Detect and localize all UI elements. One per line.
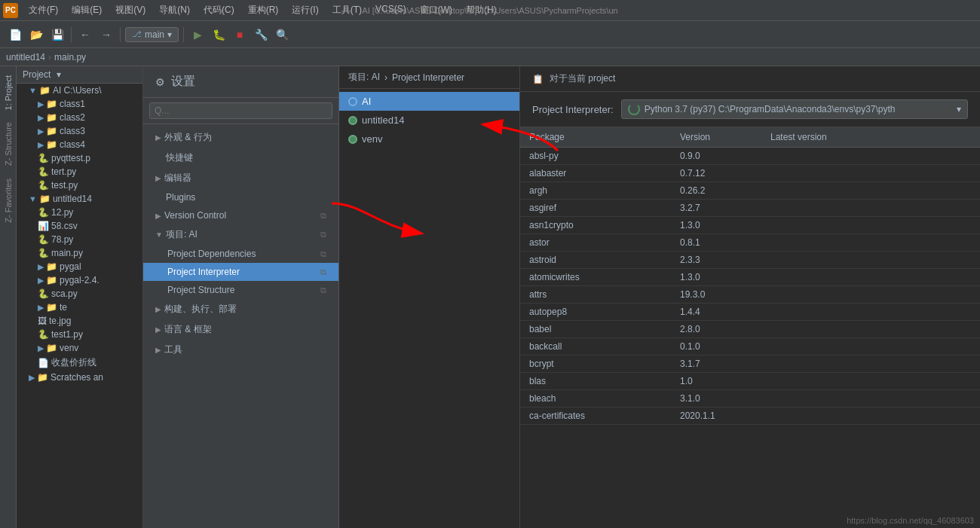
table-row[interactable]: absl-py 0.9.0 [520,148,980,165]
nav-project-ai[interactable]: ▼ 项目: AI ⧉ [143,224,338,245]
tree-item-venv[interactable]: ▶ 📁 venv [17,341,142,355]
menu-code[interactable]: 代码(C) [198,2,240,18]
settings-search-input[interactable] [149,102,332,119]
search-button[interactable]: 🔍 [273,26,291,44]
package-table: Package Version Latest version absl-py 0… [520,127,980,425]
menu-refactor[interactable]: 重构(R) [242,2,285,18]
tree-item-class3[interactable]: ▶ 📁 class3 [17,124,142,138]
tree-item-te[interactable]: ▶ 📁 te [17,301,142,314]
breadcrumb-item-1[interactable]: untitled14 [6,52,45,63]
table-row[interactable]: blas 1.0 [520,373,980,390]
tree-item-test1py[interactable]: 🐍 test1.py [17,328,142,341]
package-name: absl-py [520,148,671,165]
arrow-icon: ▶ [29,373,35,383]
nav-vcs[interactable]: ▶ Version Control ⧉ [143,206,338,224]
tree-item-tejpg[interactable]: 🖼 te.jpg [17,314,142,328]
package-version: 0.26.2 [671,182,761,200]
nav-project-interpreter[interactable]: Project Interpreter ⧉ [143,263,338,281]
nav-tools[interactable]: ▶ 工具 [143,340,338,360]
breadcrumb-arrow: › [384,72,387,83]
tree-item-class4[interactable]: ▶ 📁 class4 [17,138,142,151]
interpreter-dropdown[interactable]: Python 3.7 (py37) C:\ProgramData\Anacond… [621,99,968,119]
left-tab-project[interactable]: 1: Project [1,69,16,116]
nav-label: 快捷键 [155,151,193,164]
table-row[interactable]: argh 0.26.2 [520,182,980,200]
table-row[interactable]: astor 0.8.1 [520,234,980,252]
table-row[interactable]: babel 2.8.0 [520,321,980,338]
project-item-untitled14[interactable]: untitled14 [339,111,519,130]
project-item-venv[interactable]: venv [339,130,519,148]
file-tree-dropdown[interactable]: ▾ [57,69,61,80]
nav-editor[interactable]: ▶ 编辑器 [143,168,338,188]
tree-item-pygal[interactable]: ▶ 📁 pygal [17,260,142,273]
copy-icon: ⧉ [320,249,326,259]
arrow-icon: ▶ [38,303,44,313]
tree-item-ai[interactable]: ▼ 📁 AI C:\Users\ [17,84,142,97]
tree-item-scratches[interactable]: ▶ 📁 Scratches an [17,371,142,384]
forward-button[interactable]: → [97,26,115,44]
run-button[interactable]: ▶ [188,26,207,44]
tree-item-58csv[interactable]: 📊 58.csv [17,219,142,233]
py-file-icon: 🐍 [38,180,49,191]
tree-item-shoujia[interactable]: 📄 收盘价折线 [17,355,142,371]
left-tab-favorites[interactable]: Z- Favorites [1,172,16,229]
breadcrumb-item-2[interactable]: main.py [54,52,86,63]
back-button[interactable]: ← [76,26,94,44]
nav-plugins[interactable]: Plugins [143,188,338,206]
debug-button[interactable]: 🐛 [210,26,228,44]
tree-item-test[interactable]: 🐍 test.py [17,179,142,192]
package-latest [761,148,980,165]
tree-item-pygal24[interactable]: ▶ 📁 pygal-2.4. [17,273,142,287]
tree-item-untitled14[interactable]: ▼ 📁 untitled14 [17,192,142,206]
table-row[interactable]: backcall 0.1.0 [520,338,980,356]
new-file-button[interactable]: 📄 [6,26,24,44]
tree-item-scapy[interactable]: 🐍 sca.py [17,287,142,301]
menu-file[interactable]: 文件(F) [23,2,64,18]
toolbar: 📄 📂 💾 ← → ⎇ main ▾ ▶ 🐛 ■ 🔧 🔍 [0,21,980,48]
menu-nav[interactable]: 导航(N) [153,2,196,18]
file-tree-title: Project [23,69,51,80]
nav-project-structure[interactable]: Project Structure ⧉ [143,281,338,299]
project-item-ai[interactable]: AI [339,92,519,111]
table-row[interactable]: alabaster 0.7.12 [520,165,980,182]
nav-shortcuts[interactable]: 快捷键 [143,148,338,168]
menu-edit[interactable]: 编辑(E) [66,2,108,18]
table-row[interactable]: asn1crypto 1.3.0 [520,217,980,234]
tree-item-12py[interactable]: 🐍 12.py [17,206,142,219]
package-version: 1.3.0 [671,269,761,286]
nav-languages[interactable]: ▶ 语言 & 框架 [143,319,338,340]
table-row[interactable]: autopep8 1.4.4 [520,304,980,321]
save-button[interactable]: 💾 [48,26,66,44]
settings-search-container [143,98,338,124]
arrow-icon: ▶ [38,127,44,136]
table-row[interactable]: astroid 2.3.3 [520,252,980,269]
menu-run[interactable]: 运行(I) [286,2,324,18]
tree-item-class1[interactable]: ▶ 📁 class1 [17,97,142,111]
tree-item-78py[interactable]: 🐍 78.py [17,233,142,246]
nav-project-deps[interactable]: Project Dependencies ⧉ [143,245,338,263]
open-button[interactable]: 📂 [27,26,45,44]
project-item-label: venv [362,133,382,145]
menu-view[interactable]: 视图(V) [109,2,152,18]
nav-build[interactable]: ▶ 构建、执行、部署 [143,299,338,319]
table-row[interactable]: bcrypt 3.1.7 [520,356,980,373]
branch-selector[interactable]: ⎇ main ▾ [125,27,179,42]
table-row[interactable]: bleach 3.1.0 [520,390,980,407]
toolbar-sep-1 [71,27,72,42]
file-tree: Project ▾ ▼ 📁 AI C:\Users\ ▶ 📁 class1 ▶ … [17,66,143,528]
tree-item-pyqttest[interactable]: 🐍 pyqttest.p [17,151,142,165]
table-row[interactable]: atomicwrites 1.3.0 [520,269,980,286]
tree-item-class2[interactable]: ▶ 📁 class2 [17,111,142,124]
stop-button[interactable]: ■ [231,26,249,44]
package-version: 3.1.0 [671,390,761,407]
branch-icon: ⎇ [132,29,142,39]
table-row[interactable]: asgiref 3.2.7 [520,200,980,217]
table-row[interactable]: ca-certificates 2020.1.1 [520,407,980,425]
build-button[interactable]: 🔧 [252,26,270,44]
nav-appearance[interactable]: ▶ 外观 & 行为 [143,127,338,148]
table-row[interactable]: attrs 19.3.0 [520,286,980,304]
tree-label: main.py [51,248,83,258]
tree-item-mainpy[interactable]: 🐍 main.py [17,246,142,260]
tree-item-tert[interactable]: 🐍 tert.py [17,165,142,179]
left-tab-structure[interactable]: Z- Structure [1,116,16,172]
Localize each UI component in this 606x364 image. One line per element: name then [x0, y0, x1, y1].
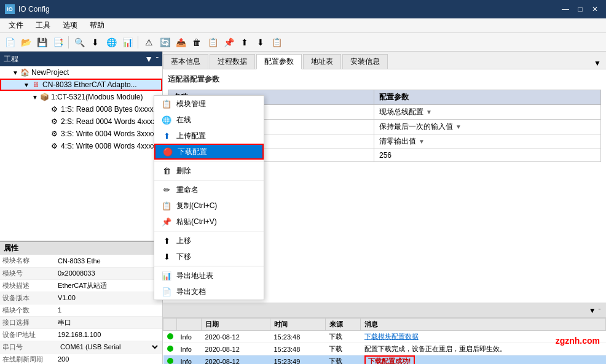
config-cell-val-3[interactable]: 清零输出值 ▼	[374, 134, 600, 149]
toolbar-down2[interactable]: ⬇	[253, 35, 268, 50]
tree-item-cn8033[interactable]: ▼ 🖥 CN-8033 EtherCAT Adapto...	[0, 79, 162, 91]
project-tree[interactable]: ▼ 🏠 NewProject ▼ 🖥 CN-8033 EtherCAT Adap…	[0, 66, 162, 241]
ctx-icon-online: 🌐	[162, 115, 171, 125]
tabs-left: 基本信息 过程数据 配置参数 地址表 安装信息	[163, 54, 389, 69]
ctx-rename[interactable]: ✏ 重命名	[154, 182, 264, 198]
toolbar-upload[interactable]: 📤	[173, 35, 188, 50]
toolbar-delete[interactable]: 🗑	[189, 35, 204, 50]
ctx-upload-config[interactable]: ⬆ 上传配置	[154, 128, 264, 144]
menu-file[interactable]: 文件	[2, 19, 30, 32]
properties-table: 模块名称 CN-8033 Ethe 模块号 0x20008033 模块描述 Et…	[0, 255, 162, 364]
toolbar-saveas[interactable]: 📑	[50, 35, 65, 50]
config-cell-val-1[interactable]: 现场总线配置 ▼	[374, 105, 600, 120]
prop-row-module-name: 模块名称 CN-8033 Ethe	[0, 255, 162, 267]
minimize-button[interactable]: —	[559, 3, 572, 15]
toolbar: 📄 📂 💾 📑 🔍 ⬇ 🌐 📊 ⚠ 🔄 📤 🗑 📋 📌 ⬆ ⬇ 📋	[0, 33, 606, 52]
tabs-pin[interactable]: ▼	[589, 58, 606, 69]
tab-address-table[interactable]: 地址表	[303, 54, 341, 69]
s4-icon: ⚙	[49, 141, 59, 151]
toolbar-open[interactable]: 📂	[18, 35, 33, 50]
prop-row-module-count: 模块个数 1	[0, 304, 162, 316]
toolbar-save[interactable]: 💾	[34, 35, 49, 50]
log-header-pin[interactable]: ▼ ᐨ	[589, 306, 601, 315]
ctx-move-up[interactable]: ⬆ 上移	[154, 233, 264, 249]
tree-arrow-project[interactable]: ▼	[12, 69, 20, 76]
ctx-icon-rename: ✏	[162, 185, 171, 195]
log-time-1: 15:23:48	[270, 331, 326, 343]
prop-row-com: 串口号 COM61 (USB Serial	[0, 341, 162, 353]
ctx-online[interactable]: 🌐 在线	[154, 112, 264, 128]
ctx-paste[interactable]: 📌 粘贴(Ctrl+V)	[154, 214, 264, 230]
log-scroll[interactable]: 日期 时间 来源 消息 Info 2020-08-12 15:23:48 下载	[163, 318, 606, 364]
left-panel: 工程 ▼ ᐨ ▼ 🏠 NewProject ▼ 🖥 CN-8033 EtherC…	[0, 52, 163, 364]
tab-install-info[interactable]: 安装信息	[342, 54, 388, 69]
project-icon: 🏠	[20, 68, 30, 77]
toolbar-up[interactable]: ⬆	[237, 35, 252, 50]
ctx-delete[interactable]: 🗑 删除	[154, 163, 264, 179]
log-row-1: Info 2020-08-12 15:23:48 下载 下载模块配置数据	[163, 331, 606, 343]
tree-arrow-ct5321[interactable]: ▼	[32, 94, 39, 101]
ctx-move-down[interactable]: ⬇ 下移	[154, 249, 264, 265]
menu-tools[interactable]: 工具	[30, 19, 57, 32]
dropdown-arrow-1[interactable]: ▼	[426, 109, 432, 115]
tree-item-s4[interactable]: ▶ ⚙ 4:S: Write 0008 Words 4xxxx	[0, 140, 162, 152]
config-select-wrapper-3: 清零输出值 ▼	[379, 136, 596, 147]
ctx-export-doc[interactable]: 📄 导出文档	[154, 284, 264, 300]
ctx-sep-4	[154, 266, 264, 266]
ctx-copy[interactable]: 📋 复制(Ctrl+C)	[154, 198, 264, 214]
com-select[interactable]: COM61 (USB Serial	[58, 343, 160, 351]
tree-item-ct5321[interactable]: ▼ 📦 1:CT-5321(Modbus Module)	[0, 91, 162, 103]
menu-help[interactable]: 帮助	[84, 19, 111, 32]
dropdown-arrow-2[interactable]: ▼	[455, 123, 462, 130]
toolbar-refresh[interactable]: 🔄	[157, 35, 172, 50]
toolbar-online[interactable]: 🌐	[104, 35, 119, 50]
prop-value-refresh: 200	[55, 353, 162, 364]
tab-config-params[interactable]: 配置参数	[256, 54, 302, 69]
ctx-icon-delete: 🗑	[162, 166, 171, 176]
ctx-icon-move-up: ⬆	[162, 236, 171, 246]
log-indicator-1	[163, 331, 177, 343]
tree-item-project[interactable]: ▼ 🏠 NewProject	[0, 66, 162, 79]
ctx-export-addr[interactable]: 📊 导出地址表	[154, 268, 264, 284]
toolbar-paste[interactable]: 📌	[221, 35, 236, 50]
log-msg-link-1[interactable]: 下载模块配置数据	[364, 333, 419, 340]
toolbar-monitor[interactable]: 📊	[120, 35, 135, 50]
tree-item-s2[interactable]: ▶ ⚙ 2:S: Read 0004 Words 4xxxx	[0, 115, 162, 128]
project-panel-pin[interactable]: ▼ ᐨ	[144, 54, 159, 64]
log-header: ▼ ᐨ	[163, 303, 606, 318]
tree-item-s1[interactable]: ▶ ⚙ 1:S: Read 0008 Bytes 0xxxx	[0, 103, 162, 115]
toolbar-export[interactable]: 📋	[269, 35, 284, 50]
tabs-bar: 基本信息 过程数据 配置参数 地址表 安装信息 ▼	[163, 52, 606, 69]
log-time-3: 15:23:49	[270, 355, 326, 365]
prop-value-module-name: CN-8033 Ethe	[55, 255, 162, 267]
menu-options[interactable]: 选项	[57, 19, 84, 32]
prop-value-module-num: 0x20008033	[55, 267, 162, 279]
toolbar-download[interactable]: ⬇	[88, 35, 103, 50]
prop-label-module-num: 模块号	[0, 267, 55, 279]
tab-basic-info[interactable]: 基本信息	[163, 54, 208, 69]
config-select-val-3: 清零输出值	[379, 136, 416, 147]
toolbar-warn[interactable]: ⚠	[141, 35, 156, 50]
tree-label-cn8033: CN-8033 EtherCAT Adapto...	[42, 80, 137, 89]
tab-process-data[interactable]: 过程数据	[210, 54, 255, 69]
ctx-icon-export-doc: 📄	[162, 287, 171, 296]
dropdown-arrow-3[interactable]: ▼	[419, 138, 425, 145]
prop-label-ip: 设备IP地址	[0, 328, 55, 341]
toolbar-find[interactable]: 🔍	[72, 35, 87, 50]
ctx-label-copy: 复制(Ctrl+C)	[176, 201, 256, 211]
ctx-download-config[interactable]: 🔴 下载配置	[154, 144, 264, 160]
config-cell-val-2[interactable]: 保持最后一次的输入值 ▼	[374, 120, 600, 134]
prop-row-fw-ver: 设备版本 V1.00	[0, 292, 162, 304]
toolbar-new[interactable]: 📄	[2, 35, 17, 50]
close-button[interactable]: ✕	[589, 3, 601, 15]
toolbar-copy[interactable]: 📋	[205, 35, 220, 50]
maximize-button[interactable]: □	[574, 3, 586, 15]
prop-value-com[interactable]: COM61 (USB Serial	[55, 341, 162, 353]
prop-row-module-num: 模块号 0x20008033	[0, 267, 162, 279]
titlebar-controls: — □ ✕	[559, 3, 601, 15]
tree-item-s3[interactable]: ▶ ⚙ 3:S: Write 0004 Words 3xxxx	[0, 128, 162, 140]
prop-value-ip: 192.168.1.100	[55, 328, 162, 341]
tree-arrow-cn8033[interactable]: ▼	[23, 82, 31, 88]
ctx-module-mgmt[interactable]: 📋 模块管理	[154, 96, 264, 112]
context-menu: 📋 模块管理 🌐 在线 ⬆ 上传配置 🔴 下载配置 🗑 删除 ✏ 重命名 📋 复…	[154, 95, 264, 300]
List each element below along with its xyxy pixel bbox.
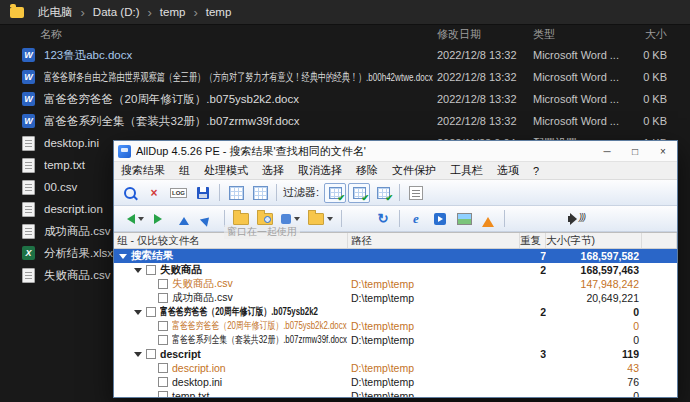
■ ■ ■ ■
● **YOUR INSTRUCTIONS**
All lines holding the word "NewProject" must be found in the listing and copied.

● **WRITTEN SOLUTION**
project-tree[interactable]: ▼ 🏠 NewProject ▼ 🖥 CN-8033 EtherCAT Adap…	[0, 66, 162, 241]
left-panel: 工程 ▼ ᐨ ▼ 🏠 NewProject ▼ 🖥 CN-8033 EtherC…	[0, 52, 163, 364]
tree-item-project[interactable]: ▼ 🏠 NewProject	[0, 66, 162, 79]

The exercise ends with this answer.